At first, it was going from working out of a small home office to getting an office and a shingle on Main Street. At that time, I was working with a pretty big construction firm on a project here in town, and one day I was giving my paperwork to their in-house assistant when she asked me, “So, who helps you?” I was like, “Me?” And she said, “We should talk someday.” That was Jackie. She had been the assistant to a very prominent local interior designer who had retired a few years earlier. I talked to her, and it felt good. When I first hired her, I remember being like, “OK, I think I can afford you four hours a week.” And within three weeks, it was full-time and we’ve never looked back.
It’s just allowed me to grow. In the pandemic, we moved our office a few miles, from Sunapee to New London. Then the building we’re in had a vacant retail space, and that’s when I decided to open the store, which meant I needed to hire someone to help me run that, and I found this incredible young woman who has just been a rock star.
After that, I started working remotely with an interior design graduate student. She was living in Florida at the time and helping me with my CAD work, and then I hired her full-time and she moved to New Hampshire last fall. Unfortunately, that has not worked out—she didn’t want to work full-time, and I really, really needed her to. At about the same time, I had hired another woman who had been working for an interior designer, but she only wanted to work remotely. We tried it, and it just wasn’t a good fit. So we got as big as five of us, and I’ve now scaled it back down to the three. But I get a lot of supplemental support, especially right now, from my mom. She’s now living in New Mexico and running stores there, but she lives in New Hampshire in the summers. And my husband has a very full-time job of his own in development, but he helps me with a lot of my construction projects as a project manager and supports me in my relationships with the subcontractors. I’ve found through this time that I’m not a good manager. I don’t really like delegating, and I was finding that the bigger the team got, the less design work I was doing. And so I’ve gotten pretty comfortable with the idea that I only want to scale the business so far.
Does that mean just taking on fewer projects and really choosing to do less?
Yes. Well, maybe not doing less, but taking on the right projects—and really taking my time to vet the clients first. I’ve gotten a lot more clear about that: We now have minimums for projects that we will take on—and those have gone up significantly in the past six months—so that we can insulate ourselves to only be available for the right big projects.
What makes a project the right fit these days?
I’ve gotten really clear about that through COVID. I think before I’d have been ashamed to declare it, but I’m very clear now that, honestly, it is people like myself—who are my age, 48 or older, and who are building homes to support their family. They have kids and dogs. They’re educated and like to travel. They like to be outdoorsy. I understand where they’re coming from, and I feel like I know their lifestyles—I may not live it to quite the level that they do, but I get them and they get me.
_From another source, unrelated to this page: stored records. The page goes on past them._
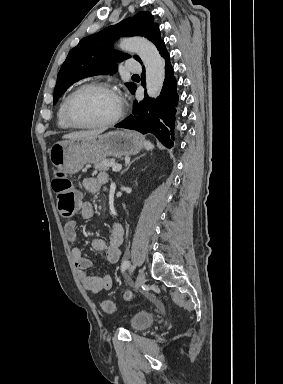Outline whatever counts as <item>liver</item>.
I'll return each mask as SVG.
<instances>
[{"mask_svg":"<svg viewBox=\"0 0 283 384\" xmlns=\"http://www.w3.org/2000/svg\"><path fill=\"white\" fill-rule=\"evenodd\" d=\"M104 130H88V132H72V134H65L62 136L64 140H78V138H89V136H98Z\"/></svg>","mask_w":283,"mask_h":384,"instance_id":"obj_1","label":"liver"}]
</instances>
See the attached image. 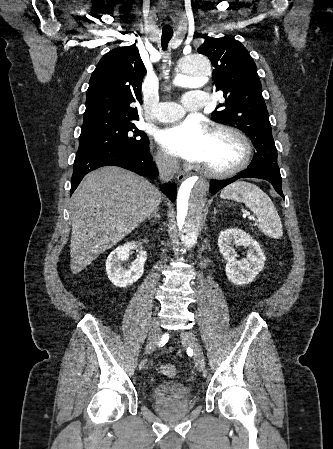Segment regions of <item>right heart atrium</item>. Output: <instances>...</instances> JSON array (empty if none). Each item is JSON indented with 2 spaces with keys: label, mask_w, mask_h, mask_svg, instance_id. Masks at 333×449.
Here are the masks:
<instances>
[{
  "label": "right heart atrium",
  "mask_w": 333,
  "mask_h": 449,
  "mask_svg": "<svg viewBox=\"0 0 333 449\" xmlns=\"http://www.w3.org/2000/svg\"><path fill=\"white\" fill-rule=\"evenodd\" d=\"M155 160L158 166L164 171L173 172L178 167L177 160L173 156L162 150H159L156 153Z\"/></svg>",
  "instance_id": "d8ad5b80"
}]
</instances>
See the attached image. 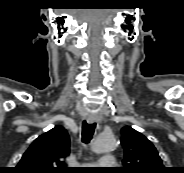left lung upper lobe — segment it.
Listing matches in <instances>:
<instances>
[{
    "mask_svg": "<svg viewBox=\"0 0 184 173\" xmlns=\"http://www.w3.org/2000/svg\"><path fill=\"white\" fill-rule=\"evenodd\" d=\"M124 148V167L120 173H165L166 168L154 145L130 126L121 130Z\"/></svg>",
    "mask_w": 184,
    "mask_h": 173,
    "instance_id": "5c2ea615",
    "label": "left lung upper lobe"
}]
</instances>
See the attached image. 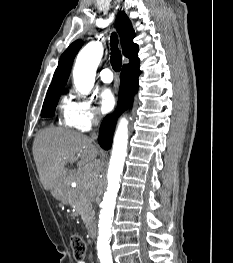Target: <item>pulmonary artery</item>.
<instances>
[{
    "label": "pulmonary artery",
    "instance_id": "1",
    "mask_svg": "<svg viewBox=\"0 0 233 263\" xmlns=\"http://www.w3.org/2000/svg\"><path fill=\"white\" fill-rule=\"evenodd\" d=\"M100 78L104 83H111L113 81V72L109 68H103L100 71Z\"/></svg>",
    "mask_w": 233,
    "mask_h": 263
}]
</instances>
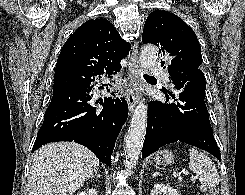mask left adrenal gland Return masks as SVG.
Returning a JSON list of instances; mask_svg holds the SVG:
<instances>
[{"label": "left adrenal gland", "mask_w": 245, "mask_h": 195, "mask_svg": "<svg viewBox=\"0 0 245 195\" xmlns=\"http://www.w3.org/2000/svg\"><path fill=\"white\" fill-rule=\"evenodd\" d=\"M161 174L159 173V172H154L153 174H152V177L153 178H156L157 176H160Z\"/></svg>", "instance_id": "left-adrenal-gland-1"}]
</instances>
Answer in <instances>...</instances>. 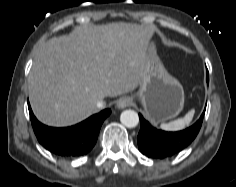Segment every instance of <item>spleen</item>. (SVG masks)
Listing matches in <instances>:
<instances>
[{
  "label": "spleen",
  "instance_id": "1",
  "mask_svg": "<svg viewBox=\"0 0 236 187\" xmlns=\"http://www.w3.org/2000/svg\"><path fill=\"white\" fill-rule=\"evenodd\" d=\"M195 114V109L190 110L183 118H179L169 123H162L160 128L164 131H179L188 126Z\"/></svg>",
  "mask_w": 236,
  "mask_h": 187
}]
</instances>
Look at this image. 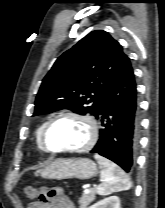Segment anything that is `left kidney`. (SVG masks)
<instances>
[{
	"instance_id": "1",
	"label": "left kidney",
	"mask_w": 165,
	"mask_h": 208,
	"mask_svg": "<svg viewBox=\"0 0 165 208\" xmlns=\"http://www.w3.org/2000/svg\"><path fill=\"white\" fill-rule=\"evenodd\" d=\"M89 208H120V199L117 196H110L98 201Z\"/></svg>"
}]
</instances>
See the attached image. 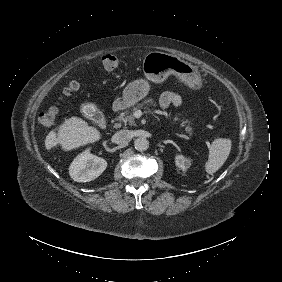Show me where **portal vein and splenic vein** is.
Listing matches in <instances>:
<instances>
[{"label": "portal vein and splenic vein", "instance_id": "18ae733b", "mask_svg": "<svg viewBox=\"0 0 282 282\" xmlns=\"http://www.w3.org/2000/svg\"><path fill=\"white\" fill-rule=\"evenodd\" d=\"M134 116H135L136 119H138V120L140 119L141 120V119L144 118L145 115H144L143 112L138 110V111L135 112Z\"/></svg>", "mask_w": 282, "mask_h": 282}]
</instances>
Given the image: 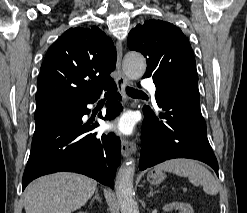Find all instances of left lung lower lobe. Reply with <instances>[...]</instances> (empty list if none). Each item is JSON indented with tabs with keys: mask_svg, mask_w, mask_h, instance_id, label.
I'll use <instances>...</instances> for the list:
<instances>
[{
	"mask_svg": "<svg viewBox=\"0 0 247 213\" xmlns=\"http://www.w3.org/2000/svg\"><path fill=\"white\" fill-rule=\"evenodd\" d=\"M157 105L159 111L144 114L139 169L169 159L190 158L208 164L218 175V162L207 139L200 103L163 96Z\"/></svg>",
	"mask_w": 247,
	"mask_h": 213,
	"instance_id": "0a47b994",
	"label": "left lung lower lobe"
}]
</instances>
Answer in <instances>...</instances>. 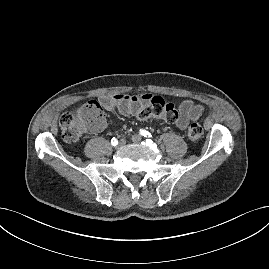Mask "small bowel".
<instances>
[{
  "label": "small bowel",
  "instance_id": "1",
  "mask_svg": "<svg viewBox=\"0 0 269 269\" xmlns=\"http://www.w3.org/2000/svg\"><path fill=\"white\" fill-rule=\"evenodd\" d=\"M152 98L150 94H118V95H104L100 98L99 103L108 111H116L124 115L138 114L141 108L148 103ZM204 107L200 104H195L191 100H184L178 105V115L173 123L184 130L186 129L190 120H196L202 116ZM105 127V121L98 130Z\"/></svg>",
  "mask_w": 269,
  "mask_h": 269
}]
</instances>
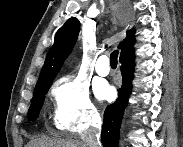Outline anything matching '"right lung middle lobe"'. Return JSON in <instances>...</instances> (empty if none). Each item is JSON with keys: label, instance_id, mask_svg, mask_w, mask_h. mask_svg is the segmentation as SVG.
<instances>
[{"label": "right lung middle lobe", "instance_id": "1", "mask_svg": "<svg viewBox=\"0 0 183 147\" xmlns=\"http://www.w3.org/2000/svg\"><path fill=\"white\" fill-rule=\"evenodd\" d=\"M49 88L50 87H46L39 90H35L34 96L31 101V106L28 111V119L30 121H33L38 117L44 102L45 94L48 92Z\"/></svg>", "mask_w": 183, "mask_h": 147}]
</instances>
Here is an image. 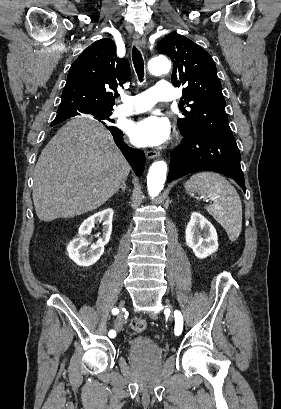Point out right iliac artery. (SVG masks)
<instances>
[{"mask_svg":"<svg viewBox=\"0 0 281 409\" xmlns=\"http://www.w3.org/2000/svg\"><path fill=\"white\" fill-rule=\"evenodd\" d=\"M118 312H119V310H118L117 308H114V309L112 310V313H113L114 315L118 314ZM108 335H109V337L114 338V337L116 336V332H115L114 330H111V331L108 333Z\"/></svg>","mask_w":281,"mask_h":409,"instance_id":"82829eb1","label":"right iliac artery"}]
</instances>
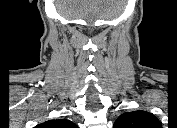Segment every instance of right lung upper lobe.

I’ve always said my business functions on two key pillars: trust and communication, and the latter begets the first. Having done this for more than 20 years now, I can see that the few clients where we’ve had to go our separate ways were not my demographic.
How do you start to build that trust with a client?
Communicate, communicate, communicate, and then document, document, document. That means making sure there’s a long and lengthy intake discussion, and being transparent about pricing and talking about it early. Money is uncomfortable only if it’s not talked about, so I like to say, “OK, this is what it costs. Once we’ve agreed to that, we’re going to move forward into design.” And then once we get through that initial hiring agreement phase, Jackie takes care of the money. She does all the billing, and if they have a question about an invoice, they talk to Jackie. That’s worked really well, especially right now, and I think having that infrastructure also develops trust. Clients can see that this is a business, and it has the proper formats in place to take care of them.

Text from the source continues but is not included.